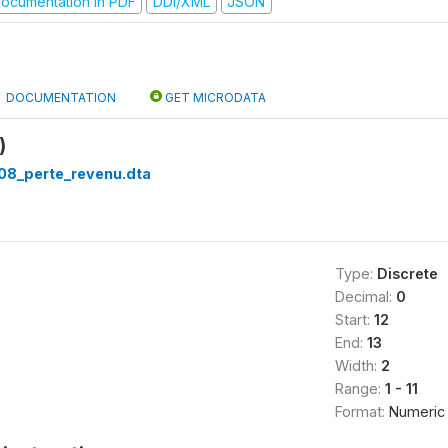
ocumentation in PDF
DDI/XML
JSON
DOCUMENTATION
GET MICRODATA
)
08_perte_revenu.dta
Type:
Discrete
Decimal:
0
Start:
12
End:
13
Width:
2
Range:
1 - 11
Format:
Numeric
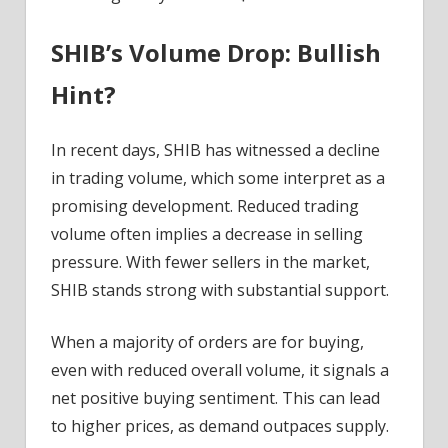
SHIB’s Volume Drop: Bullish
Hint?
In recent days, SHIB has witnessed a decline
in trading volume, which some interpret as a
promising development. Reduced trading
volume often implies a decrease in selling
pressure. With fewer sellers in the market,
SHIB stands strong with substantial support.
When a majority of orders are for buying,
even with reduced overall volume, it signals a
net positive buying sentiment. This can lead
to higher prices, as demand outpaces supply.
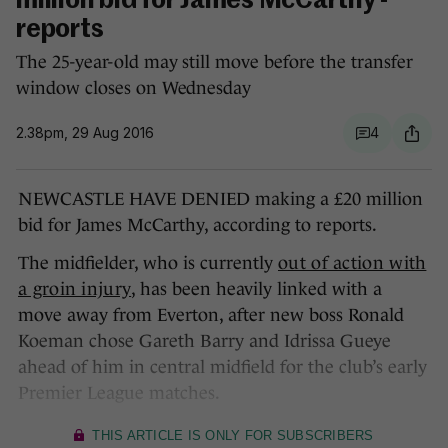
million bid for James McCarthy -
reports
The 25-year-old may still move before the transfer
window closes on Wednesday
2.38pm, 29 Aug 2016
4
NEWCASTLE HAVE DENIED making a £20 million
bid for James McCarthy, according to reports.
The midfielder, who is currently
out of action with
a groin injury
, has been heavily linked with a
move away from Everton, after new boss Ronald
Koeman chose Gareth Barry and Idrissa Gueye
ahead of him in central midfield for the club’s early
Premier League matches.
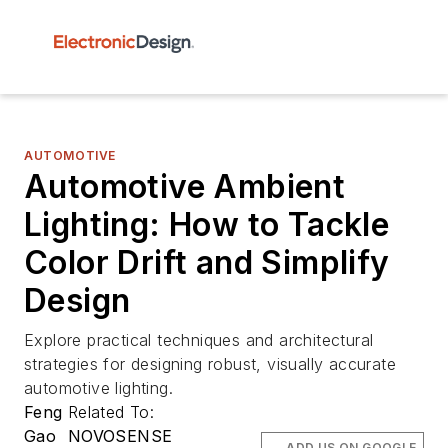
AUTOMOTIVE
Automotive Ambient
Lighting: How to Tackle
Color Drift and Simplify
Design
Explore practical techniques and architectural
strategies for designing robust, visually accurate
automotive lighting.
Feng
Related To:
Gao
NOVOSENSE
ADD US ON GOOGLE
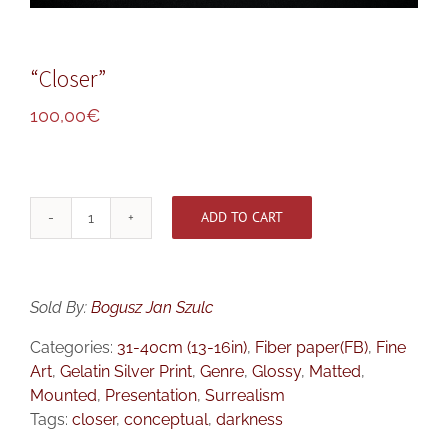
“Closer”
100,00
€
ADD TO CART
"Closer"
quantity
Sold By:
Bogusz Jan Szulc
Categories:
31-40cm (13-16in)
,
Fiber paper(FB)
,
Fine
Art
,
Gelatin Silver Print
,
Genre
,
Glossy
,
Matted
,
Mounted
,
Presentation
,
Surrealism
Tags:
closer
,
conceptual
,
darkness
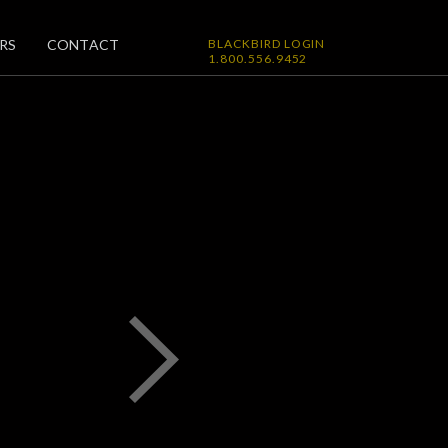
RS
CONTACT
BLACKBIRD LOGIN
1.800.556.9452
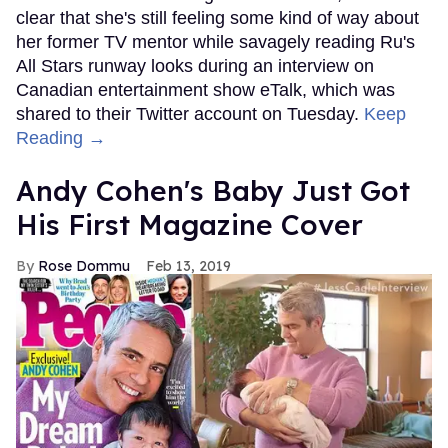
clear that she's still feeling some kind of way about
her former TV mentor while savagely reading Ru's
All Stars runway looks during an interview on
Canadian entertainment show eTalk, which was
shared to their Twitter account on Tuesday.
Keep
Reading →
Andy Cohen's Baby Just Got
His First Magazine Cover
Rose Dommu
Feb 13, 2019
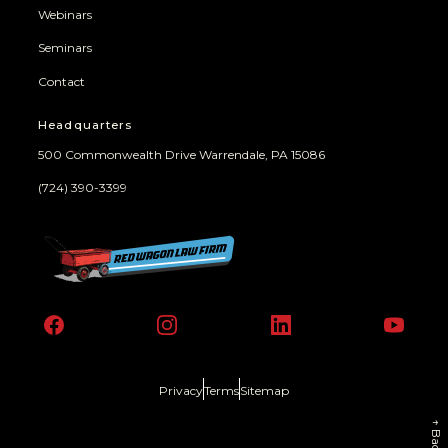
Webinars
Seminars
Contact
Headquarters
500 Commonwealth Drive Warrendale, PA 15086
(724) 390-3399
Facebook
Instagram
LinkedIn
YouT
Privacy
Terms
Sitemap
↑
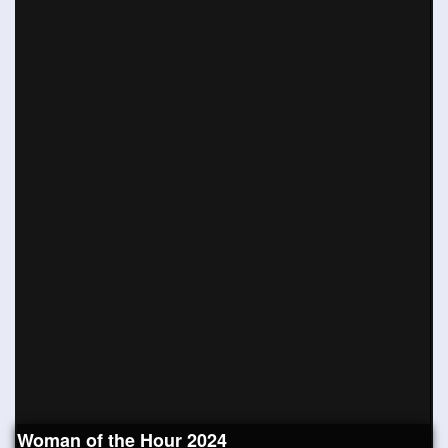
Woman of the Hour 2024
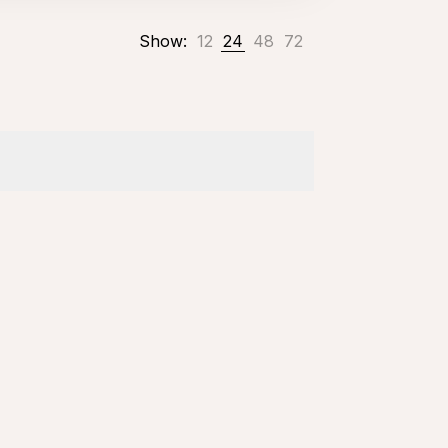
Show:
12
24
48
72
----------
PROBLEM REQUIREMENTS — When the word "move" turns up on a line of the material above, copy that line.

ANSWER TO THIS TASK —
The 25-year-old may still move before the transfer
move away from Everton, after new boss Ronald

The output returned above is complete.